----- Records to use -----

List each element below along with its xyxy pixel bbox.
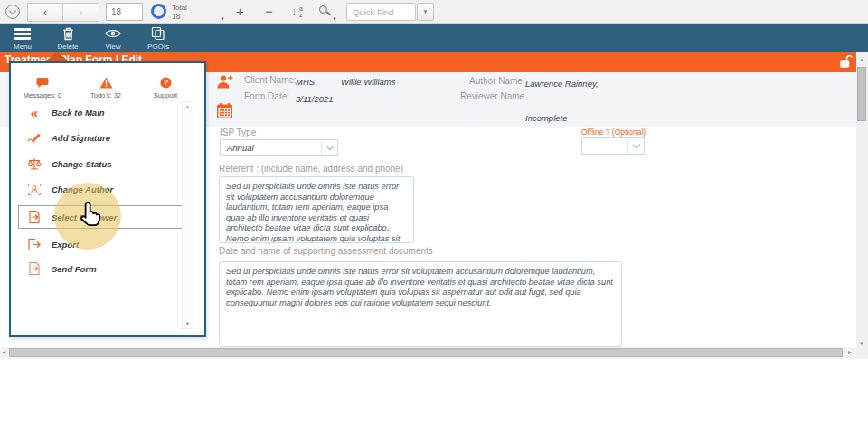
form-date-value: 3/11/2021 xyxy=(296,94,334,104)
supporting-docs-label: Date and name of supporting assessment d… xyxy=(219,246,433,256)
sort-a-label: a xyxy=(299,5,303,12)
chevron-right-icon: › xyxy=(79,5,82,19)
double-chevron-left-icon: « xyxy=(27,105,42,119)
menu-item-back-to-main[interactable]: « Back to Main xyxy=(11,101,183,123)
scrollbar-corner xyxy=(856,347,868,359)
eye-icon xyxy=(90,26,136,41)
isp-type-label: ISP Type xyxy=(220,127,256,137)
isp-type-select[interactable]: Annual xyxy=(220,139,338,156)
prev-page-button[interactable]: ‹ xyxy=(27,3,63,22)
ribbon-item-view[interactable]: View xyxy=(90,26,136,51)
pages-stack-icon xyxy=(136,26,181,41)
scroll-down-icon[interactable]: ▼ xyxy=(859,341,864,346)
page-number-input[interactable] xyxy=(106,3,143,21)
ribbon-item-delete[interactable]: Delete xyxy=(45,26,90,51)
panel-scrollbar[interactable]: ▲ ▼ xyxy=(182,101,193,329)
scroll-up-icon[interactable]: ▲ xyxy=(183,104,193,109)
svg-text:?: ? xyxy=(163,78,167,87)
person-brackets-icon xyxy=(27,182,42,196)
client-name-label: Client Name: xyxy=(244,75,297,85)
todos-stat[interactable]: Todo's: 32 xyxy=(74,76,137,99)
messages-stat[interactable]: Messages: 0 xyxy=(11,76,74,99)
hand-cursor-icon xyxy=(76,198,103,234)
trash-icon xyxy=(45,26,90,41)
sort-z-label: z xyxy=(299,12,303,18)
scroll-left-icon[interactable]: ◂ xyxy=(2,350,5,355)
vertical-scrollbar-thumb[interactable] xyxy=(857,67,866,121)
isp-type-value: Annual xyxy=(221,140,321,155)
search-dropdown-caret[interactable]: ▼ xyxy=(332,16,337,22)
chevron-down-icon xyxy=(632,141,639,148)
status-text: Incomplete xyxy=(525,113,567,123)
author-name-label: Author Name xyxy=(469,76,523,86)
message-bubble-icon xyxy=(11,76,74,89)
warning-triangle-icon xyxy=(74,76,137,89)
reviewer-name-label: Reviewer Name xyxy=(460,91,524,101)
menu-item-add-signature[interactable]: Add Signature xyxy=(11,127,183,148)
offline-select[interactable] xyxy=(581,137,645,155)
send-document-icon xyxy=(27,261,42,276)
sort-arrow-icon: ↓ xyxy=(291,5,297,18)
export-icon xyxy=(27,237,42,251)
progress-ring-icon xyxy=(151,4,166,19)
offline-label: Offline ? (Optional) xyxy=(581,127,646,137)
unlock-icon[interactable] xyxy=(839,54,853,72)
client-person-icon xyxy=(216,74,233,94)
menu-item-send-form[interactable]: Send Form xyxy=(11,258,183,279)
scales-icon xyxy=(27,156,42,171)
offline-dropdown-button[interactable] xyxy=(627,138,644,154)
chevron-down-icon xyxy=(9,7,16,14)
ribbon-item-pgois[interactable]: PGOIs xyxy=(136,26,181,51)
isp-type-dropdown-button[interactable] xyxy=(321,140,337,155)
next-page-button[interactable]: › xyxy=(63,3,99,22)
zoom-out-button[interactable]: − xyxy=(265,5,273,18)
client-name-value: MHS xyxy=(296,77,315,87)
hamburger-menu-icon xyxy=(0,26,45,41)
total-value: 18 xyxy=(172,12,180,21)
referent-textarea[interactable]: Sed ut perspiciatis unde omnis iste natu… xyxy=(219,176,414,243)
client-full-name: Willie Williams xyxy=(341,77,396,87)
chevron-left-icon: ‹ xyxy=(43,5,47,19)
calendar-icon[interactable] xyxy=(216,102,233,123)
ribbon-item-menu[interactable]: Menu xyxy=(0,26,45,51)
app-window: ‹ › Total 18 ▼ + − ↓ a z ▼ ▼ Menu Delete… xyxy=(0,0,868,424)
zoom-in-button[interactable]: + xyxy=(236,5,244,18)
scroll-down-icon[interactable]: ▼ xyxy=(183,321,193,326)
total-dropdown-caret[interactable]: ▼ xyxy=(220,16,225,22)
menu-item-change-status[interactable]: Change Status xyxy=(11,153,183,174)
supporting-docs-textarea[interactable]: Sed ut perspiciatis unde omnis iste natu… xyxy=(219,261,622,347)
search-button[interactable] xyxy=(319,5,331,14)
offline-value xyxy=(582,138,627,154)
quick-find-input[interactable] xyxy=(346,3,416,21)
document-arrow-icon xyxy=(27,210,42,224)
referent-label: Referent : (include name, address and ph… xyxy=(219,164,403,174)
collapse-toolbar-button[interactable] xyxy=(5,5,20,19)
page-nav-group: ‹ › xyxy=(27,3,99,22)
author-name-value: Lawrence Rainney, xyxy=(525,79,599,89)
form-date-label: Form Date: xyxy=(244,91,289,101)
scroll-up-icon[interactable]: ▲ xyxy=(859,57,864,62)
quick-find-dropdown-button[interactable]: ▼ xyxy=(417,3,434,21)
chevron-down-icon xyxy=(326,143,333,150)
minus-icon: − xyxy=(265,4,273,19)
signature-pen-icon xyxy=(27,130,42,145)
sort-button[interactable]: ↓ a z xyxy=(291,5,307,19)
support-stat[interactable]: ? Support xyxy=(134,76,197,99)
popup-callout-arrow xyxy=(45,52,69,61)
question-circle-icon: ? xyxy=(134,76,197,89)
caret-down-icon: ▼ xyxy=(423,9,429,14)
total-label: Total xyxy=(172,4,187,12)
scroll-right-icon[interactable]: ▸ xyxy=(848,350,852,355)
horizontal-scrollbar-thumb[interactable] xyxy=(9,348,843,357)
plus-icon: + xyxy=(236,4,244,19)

-----
----- Records to use -----

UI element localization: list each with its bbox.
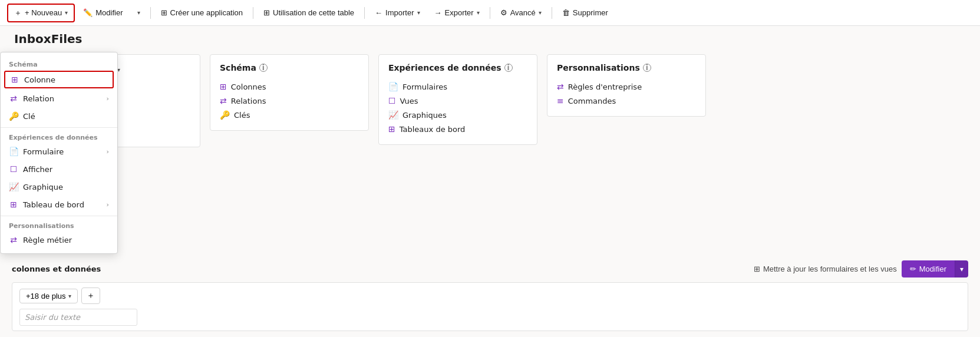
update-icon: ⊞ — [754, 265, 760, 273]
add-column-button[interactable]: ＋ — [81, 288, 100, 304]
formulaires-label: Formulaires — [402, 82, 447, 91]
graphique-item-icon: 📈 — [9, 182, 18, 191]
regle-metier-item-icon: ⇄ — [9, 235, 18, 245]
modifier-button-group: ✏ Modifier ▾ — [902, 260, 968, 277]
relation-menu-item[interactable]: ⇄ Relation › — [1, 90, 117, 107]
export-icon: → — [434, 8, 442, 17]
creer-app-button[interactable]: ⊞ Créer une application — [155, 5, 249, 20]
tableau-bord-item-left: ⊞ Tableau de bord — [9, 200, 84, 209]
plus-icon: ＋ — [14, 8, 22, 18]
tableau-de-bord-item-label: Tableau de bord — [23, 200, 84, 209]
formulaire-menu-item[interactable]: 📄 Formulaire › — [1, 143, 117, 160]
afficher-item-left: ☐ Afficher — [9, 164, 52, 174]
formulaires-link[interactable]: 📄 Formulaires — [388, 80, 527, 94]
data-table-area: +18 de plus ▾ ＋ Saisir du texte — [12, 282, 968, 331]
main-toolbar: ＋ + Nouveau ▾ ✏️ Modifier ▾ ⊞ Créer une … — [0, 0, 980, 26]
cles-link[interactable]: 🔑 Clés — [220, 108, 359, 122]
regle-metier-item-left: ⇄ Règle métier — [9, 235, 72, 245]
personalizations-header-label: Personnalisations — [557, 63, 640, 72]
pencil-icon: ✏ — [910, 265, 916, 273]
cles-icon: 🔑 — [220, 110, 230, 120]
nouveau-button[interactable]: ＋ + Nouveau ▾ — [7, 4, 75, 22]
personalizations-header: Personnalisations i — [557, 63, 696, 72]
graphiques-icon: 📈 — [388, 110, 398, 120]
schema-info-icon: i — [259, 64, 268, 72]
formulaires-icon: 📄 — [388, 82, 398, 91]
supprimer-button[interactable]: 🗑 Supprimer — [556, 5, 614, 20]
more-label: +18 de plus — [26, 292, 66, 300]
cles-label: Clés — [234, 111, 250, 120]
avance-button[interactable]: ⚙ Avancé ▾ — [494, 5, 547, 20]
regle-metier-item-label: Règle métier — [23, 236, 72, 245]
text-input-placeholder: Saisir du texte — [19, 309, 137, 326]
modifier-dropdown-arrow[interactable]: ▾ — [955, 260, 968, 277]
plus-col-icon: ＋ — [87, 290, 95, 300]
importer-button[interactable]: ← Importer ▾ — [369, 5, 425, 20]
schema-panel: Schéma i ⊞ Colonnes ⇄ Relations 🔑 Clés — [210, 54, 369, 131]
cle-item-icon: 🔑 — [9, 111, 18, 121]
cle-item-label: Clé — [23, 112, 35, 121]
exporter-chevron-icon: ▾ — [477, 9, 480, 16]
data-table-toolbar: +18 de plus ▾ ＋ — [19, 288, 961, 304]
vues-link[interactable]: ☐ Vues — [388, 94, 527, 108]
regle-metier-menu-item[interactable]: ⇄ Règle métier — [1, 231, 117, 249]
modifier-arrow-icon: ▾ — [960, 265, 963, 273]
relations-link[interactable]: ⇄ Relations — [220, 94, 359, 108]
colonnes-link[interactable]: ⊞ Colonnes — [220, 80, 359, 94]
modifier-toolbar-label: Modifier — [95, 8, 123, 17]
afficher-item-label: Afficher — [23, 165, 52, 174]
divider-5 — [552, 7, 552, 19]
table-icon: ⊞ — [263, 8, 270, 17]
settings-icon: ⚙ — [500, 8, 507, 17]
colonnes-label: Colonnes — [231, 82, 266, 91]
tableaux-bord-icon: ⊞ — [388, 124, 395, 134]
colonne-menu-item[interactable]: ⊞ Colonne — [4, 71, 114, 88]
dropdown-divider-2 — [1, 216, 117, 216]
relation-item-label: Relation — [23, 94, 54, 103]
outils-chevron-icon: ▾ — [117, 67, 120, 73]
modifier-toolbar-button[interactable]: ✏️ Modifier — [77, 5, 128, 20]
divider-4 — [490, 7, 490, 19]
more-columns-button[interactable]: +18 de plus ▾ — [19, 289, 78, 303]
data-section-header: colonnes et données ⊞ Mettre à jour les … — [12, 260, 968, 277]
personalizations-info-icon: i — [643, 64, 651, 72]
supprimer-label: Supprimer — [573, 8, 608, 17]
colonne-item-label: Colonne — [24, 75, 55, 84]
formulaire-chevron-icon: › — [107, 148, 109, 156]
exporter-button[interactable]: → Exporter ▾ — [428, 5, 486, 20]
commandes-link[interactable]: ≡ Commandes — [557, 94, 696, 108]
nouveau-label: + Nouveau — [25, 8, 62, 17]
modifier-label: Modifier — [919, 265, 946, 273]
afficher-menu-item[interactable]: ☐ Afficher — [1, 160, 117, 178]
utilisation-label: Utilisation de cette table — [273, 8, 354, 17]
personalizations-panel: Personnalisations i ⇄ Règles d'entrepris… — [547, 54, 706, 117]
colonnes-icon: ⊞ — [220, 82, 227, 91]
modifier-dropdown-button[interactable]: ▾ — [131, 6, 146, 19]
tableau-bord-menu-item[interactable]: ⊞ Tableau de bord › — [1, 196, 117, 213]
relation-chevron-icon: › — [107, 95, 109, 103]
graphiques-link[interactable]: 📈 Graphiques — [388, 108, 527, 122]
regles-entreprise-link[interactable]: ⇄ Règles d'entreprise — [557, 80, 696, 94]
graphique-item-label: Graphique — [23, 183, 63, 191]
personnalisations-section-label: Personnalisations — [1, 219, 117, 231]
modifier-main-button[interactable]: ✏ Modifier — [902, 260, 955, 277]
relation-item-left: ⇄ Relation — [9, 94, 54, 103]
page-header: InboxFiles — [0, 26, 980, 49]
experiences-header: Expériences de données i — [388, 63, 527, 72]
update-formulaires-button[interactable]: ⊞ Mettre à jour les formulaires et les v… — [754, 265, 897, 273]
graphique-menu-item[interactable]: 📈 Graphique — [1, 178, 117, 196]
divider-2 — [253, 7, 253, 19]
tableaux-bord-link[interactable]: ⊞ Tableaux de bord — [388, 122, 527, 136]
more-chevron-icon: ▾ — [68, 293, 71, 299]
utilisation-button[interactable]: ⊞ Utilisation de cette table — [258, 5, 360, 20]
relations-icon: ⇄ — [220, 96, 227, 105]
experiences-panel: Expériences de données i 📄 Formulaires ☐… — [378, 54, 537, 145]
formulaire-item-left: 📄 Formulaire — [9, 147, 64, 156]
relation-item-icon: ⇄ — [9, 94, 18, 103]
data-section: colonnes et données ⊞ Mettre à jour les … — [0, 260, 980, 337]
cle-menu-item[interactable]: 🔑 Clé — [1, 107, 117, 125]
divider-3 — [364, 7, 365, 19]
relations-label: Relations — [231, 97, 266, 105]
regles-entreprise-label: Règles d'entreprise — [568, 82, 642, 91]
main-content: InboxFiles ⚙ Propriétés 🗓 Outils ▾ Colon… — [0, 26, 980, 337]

-----
----- Records to use -----

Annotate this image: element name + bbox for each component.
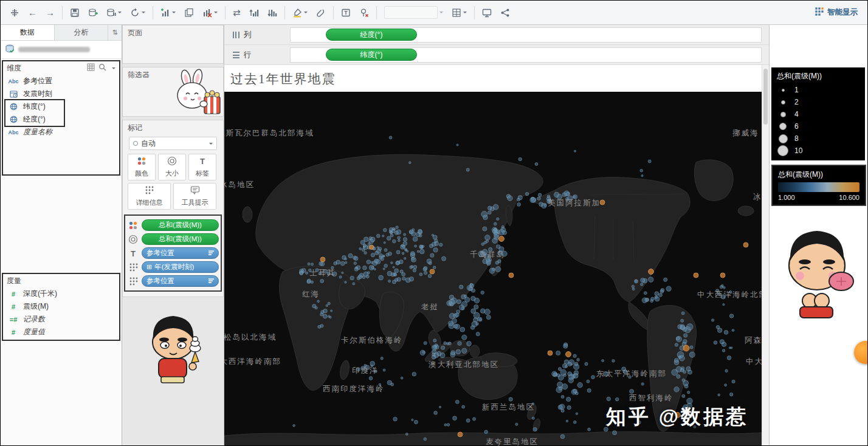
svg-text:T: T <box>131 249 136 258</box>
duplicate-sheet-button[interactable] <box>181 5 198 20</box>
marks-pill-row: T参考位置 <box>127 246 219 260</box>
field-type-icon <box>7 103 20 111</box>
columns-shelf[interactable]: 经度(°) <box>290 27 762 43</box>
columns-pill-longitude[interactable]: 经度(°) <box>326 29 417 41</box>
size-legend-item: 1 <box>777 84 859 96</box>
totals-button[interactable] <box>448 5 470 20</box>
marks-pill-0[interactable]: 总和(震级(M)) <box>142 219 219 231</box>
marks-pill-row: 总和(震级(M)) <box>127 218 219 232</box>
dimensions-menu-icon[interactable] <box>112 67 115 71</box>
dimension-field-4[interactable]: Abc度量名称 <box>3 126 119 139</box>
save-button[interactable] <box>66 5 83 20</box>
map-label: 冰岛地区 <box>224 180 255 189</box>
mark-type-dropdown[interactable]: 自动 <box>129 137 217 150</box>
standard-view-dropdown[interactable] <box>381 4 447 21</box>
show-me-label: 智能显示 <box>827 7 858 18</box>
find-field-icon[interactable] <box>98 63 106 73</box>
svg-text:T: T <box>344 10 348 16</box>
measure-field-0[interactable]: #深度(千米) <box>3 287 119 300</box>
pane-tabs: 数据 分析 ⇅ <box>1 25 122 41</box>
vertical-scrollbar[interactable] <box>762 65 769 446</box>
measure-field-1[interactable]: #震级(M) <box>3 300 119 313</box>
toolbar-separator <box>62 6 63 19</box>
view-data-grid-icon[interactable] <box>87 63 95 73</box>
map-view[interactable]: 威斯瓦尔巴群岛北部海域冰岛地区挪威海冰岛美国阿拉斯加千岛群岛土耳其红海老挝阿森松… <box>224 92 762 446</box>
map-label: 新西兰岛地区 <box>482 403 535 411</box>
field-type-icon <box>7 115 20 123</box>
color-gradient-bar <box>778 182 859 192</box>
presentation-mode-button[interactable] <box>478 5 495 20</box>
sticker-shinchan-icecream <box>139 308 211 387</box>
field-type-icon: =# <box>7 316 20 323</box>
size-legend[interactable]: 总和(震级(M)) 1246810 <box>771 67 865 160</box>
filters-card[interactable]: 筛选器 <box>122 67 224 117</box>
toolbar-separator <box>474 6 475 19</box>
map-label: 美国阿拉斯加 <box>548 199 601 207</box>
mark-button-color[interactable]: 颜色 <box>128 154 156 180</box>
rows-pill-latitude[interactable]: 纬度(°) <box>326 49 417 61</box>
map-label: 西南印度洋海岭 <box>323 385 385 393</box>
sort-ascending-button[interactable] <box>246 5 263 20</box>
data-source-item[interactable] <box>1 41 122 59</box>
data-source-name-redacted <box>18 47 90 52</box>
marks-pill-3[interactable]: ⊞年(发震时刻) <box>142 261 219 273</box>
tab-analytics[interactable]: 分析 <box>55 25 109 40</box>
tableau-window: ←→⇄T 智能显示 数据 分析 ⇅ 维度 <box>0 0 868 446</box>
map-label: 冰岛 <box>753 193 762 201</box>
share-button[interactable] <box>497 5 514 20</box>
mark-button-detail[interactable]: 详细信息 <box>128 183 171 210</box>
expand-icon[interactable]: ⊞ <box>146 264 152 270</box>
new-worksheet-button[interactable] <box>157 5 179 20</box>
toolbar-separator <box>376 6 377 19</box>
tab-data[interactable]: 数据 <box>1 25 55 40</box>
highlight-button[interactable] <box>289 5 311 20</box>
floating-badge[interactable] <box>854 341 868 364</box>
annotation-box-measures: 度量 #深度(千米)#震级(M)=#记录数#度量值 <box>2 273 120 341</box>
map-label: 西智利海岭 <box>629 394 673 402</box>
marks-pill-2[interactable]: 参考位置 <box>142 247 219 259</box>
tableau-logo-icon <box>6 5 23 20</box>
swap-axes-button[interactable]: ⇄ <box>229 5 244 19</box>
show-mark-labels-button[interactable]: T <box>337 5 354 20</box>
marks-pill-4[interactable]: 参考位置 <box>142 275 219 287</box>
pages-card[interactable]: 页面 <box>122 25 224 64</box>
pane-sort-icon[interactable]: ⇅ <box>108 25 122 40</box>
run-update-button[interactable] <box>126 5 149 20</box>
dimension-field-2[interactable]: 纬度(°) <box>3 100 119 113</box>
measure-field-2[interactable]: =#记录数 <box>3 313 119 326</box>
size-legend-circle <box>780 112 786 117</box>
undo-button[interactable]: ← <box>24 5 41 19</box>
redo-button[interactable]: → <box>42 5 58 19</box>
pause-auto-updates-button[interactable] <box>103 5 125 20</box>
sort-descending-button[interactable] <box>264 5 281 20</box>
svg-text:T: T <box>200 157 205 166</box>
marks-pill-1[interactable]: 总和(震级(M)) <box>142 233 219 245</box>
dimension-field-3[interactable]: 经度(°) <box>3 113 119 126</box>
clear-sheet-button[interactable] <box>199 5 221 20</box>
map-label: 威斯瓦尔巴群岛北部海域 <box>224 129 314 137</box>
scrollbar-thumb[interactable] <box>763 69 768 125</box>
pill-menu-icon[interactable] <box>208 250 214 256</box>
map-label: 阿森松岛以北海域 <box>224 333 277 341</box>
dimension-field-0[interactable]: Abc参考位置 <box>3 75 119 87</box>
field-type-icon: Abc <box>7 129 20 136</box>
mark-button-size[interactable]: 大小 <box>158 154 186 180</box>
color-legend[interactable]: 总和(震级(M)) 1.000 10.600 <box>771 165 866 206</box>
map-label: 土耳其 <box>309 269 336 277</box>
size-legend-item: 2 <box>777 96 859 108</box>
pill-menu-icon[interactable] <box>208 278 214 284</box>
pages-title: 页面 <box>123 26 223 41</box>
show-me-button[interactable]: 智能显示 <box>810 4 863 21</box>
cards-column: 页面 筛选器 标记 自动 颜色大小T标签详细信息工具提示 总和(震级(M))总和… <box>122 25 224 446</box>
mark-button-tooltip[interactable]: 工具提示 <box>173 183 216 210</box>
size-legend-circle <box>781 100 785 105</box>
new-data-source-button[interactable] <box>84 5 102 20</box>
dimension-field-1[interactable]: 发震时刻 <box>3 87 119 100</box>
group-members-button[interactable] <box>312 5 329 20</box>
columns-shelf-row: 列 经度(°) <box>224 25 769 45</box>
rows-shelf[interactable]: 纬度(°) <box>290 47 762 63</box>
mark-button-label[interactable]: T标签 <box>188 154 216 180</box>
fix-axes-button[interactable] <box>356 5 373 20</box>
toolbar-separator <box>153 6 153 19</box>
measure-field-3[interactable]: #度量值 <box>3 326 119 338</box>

-----

• Work request:
Make a list of all lines in the data that contain "input".

• Response for this exercise:
page-number-input[interactable] xyxy=(106,3,143,21)
quick-find-input[interactable] xyxy=(346,3,416,21)
text-input-placeholder: Saisir du texte — [19, 309, 137, 326]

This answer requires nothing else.